Renewable energy will power 1/10 British homes by 2015

Posted: 30/10/2012

The latest research by the trade association Renewable UK shows that an astonishing one in ten British homes will be powered by renewable energy by 2015 and renewable energy capacity will overtake nuclear power by 2018 if the current growth rate contunies in the UK.

The current amount of energy supplied by wind power has risen by a quarter since 2010 alone especially in 2012 which has unexpectedly been a good year for the renewables industry. There has been a £1.5 billion pound investment in off shore wind farms over the past year and planning approvals have also doubled to a record level. These figures have been helped massivly by the latest wind farm project taking place in the south of the region.

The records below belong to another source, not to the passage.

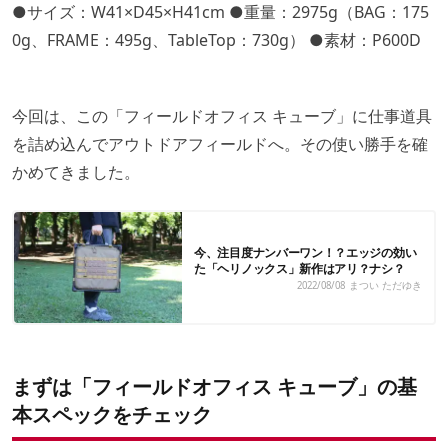
●サイズ：W41×D45×H41cm ●重量：2975g（BAG：175
0g、FRAME：495g、TableTop：730g） ●素材：P600D
今回は、この「フィールドオフィス キューブ」に仕事道具
を詰め込んでアウトドアフィールドへ。その使い勝手を確
かめてきました。
今、注目度ナンバーワン！？エッジの効い
た「ヘリノックス」新作はアリ？ナシ？
2022/08/08
まつい ただゆき
まずは「フィールドオフィス キューブ」の基
本スペックをチェック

The first of the London Array wind turbines which will become the largest offshore wind farm in the world have begun to generate their first megawatts of electricity. The London Array is located 12 miles off the coast of Essex and Kent in the Thames Estuary and the first phase will see 175 wind turbines generating enough electricity to power a massive 470,000 homes.

Since the construction began in March 2011, 151 wind turbines have been installed and the first phase is expected to be completed by the end of 2012 which will produce a huge 630 megawatts of electricity, the largest capacity of an offshore wind farm in the world according to the companies behind the project.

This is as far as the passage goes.